● **Your objective**
Extract the run of lines that starts at the top of the records below and ends at the line with "Form a Technology Alliance", keeping both ends and excluding pictures.

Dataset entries
■ ■ ■ ■ ■ ■ ■

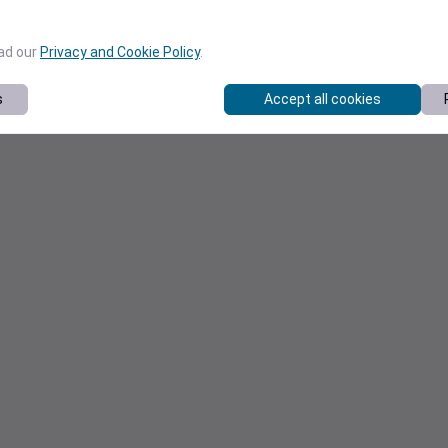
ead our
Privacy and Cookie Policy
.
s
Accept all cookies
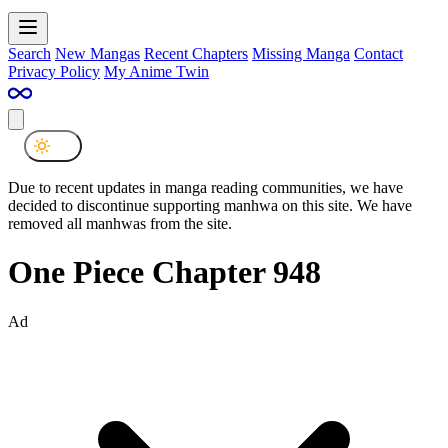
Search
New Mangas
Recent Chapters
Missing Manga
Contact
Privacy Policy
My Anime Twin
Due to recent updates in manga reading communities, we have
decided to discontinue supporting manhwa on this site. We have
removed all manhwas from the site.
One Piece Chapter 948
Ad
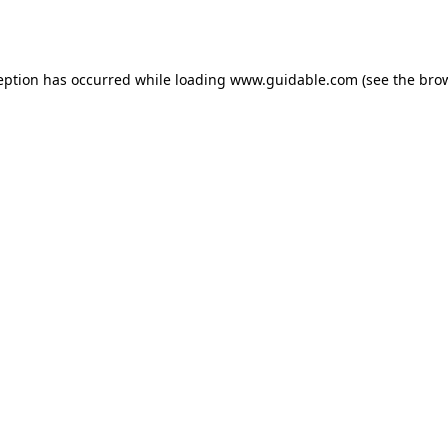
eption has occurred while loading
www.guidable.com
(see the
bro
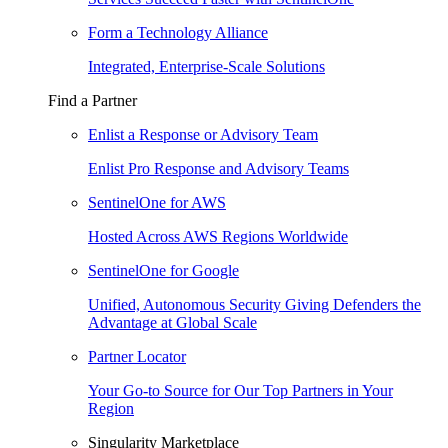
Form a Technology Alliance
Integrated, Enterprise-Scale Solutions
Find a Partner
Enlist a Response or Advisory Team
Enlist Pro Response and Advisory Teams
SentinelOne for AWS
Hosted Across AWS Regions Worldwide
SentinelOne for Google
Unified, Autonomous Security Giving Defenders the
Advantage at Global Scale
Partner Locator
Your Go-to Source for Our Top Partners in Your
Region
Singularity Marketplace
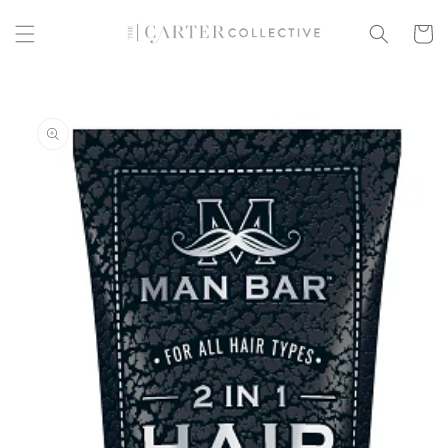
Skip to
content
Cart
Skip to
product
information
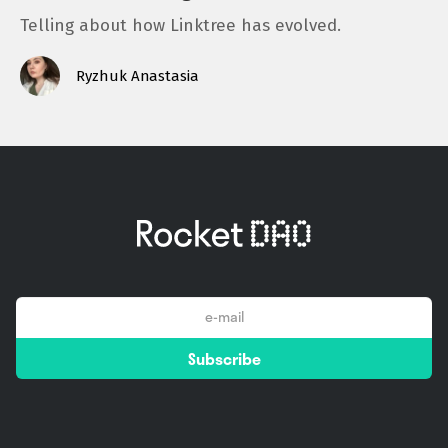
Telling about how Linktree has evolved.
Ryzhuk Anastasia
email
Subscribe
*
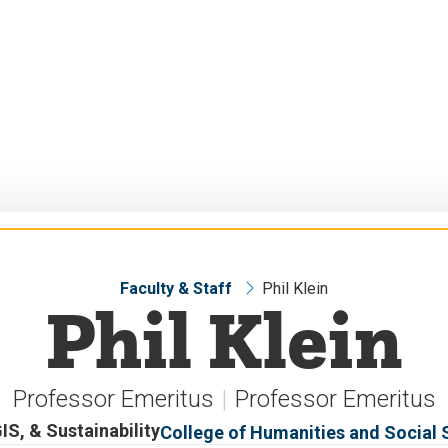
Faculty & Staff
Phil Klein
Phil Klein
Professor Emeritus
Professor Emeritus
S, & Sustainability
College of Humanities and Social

■ ■ ■ ■ ■ ■ ■

● **Task response**
ead our
Privacy and Cookie Policy
.
s
Accept all cookies
Search
New Mangas
Recent Chapters
Missing Manga
Contact
Privacy Policy
My Anime Twin
Due to recent updates in manga reading communities, we have
decided to discontinue supporting manhwa on this site. We have
removed all manhwas from the site.
One Piece Chapter 948
Ad
eption has occurred while loading
www.guidable.com
(see the
bro
Form a Technology Alliance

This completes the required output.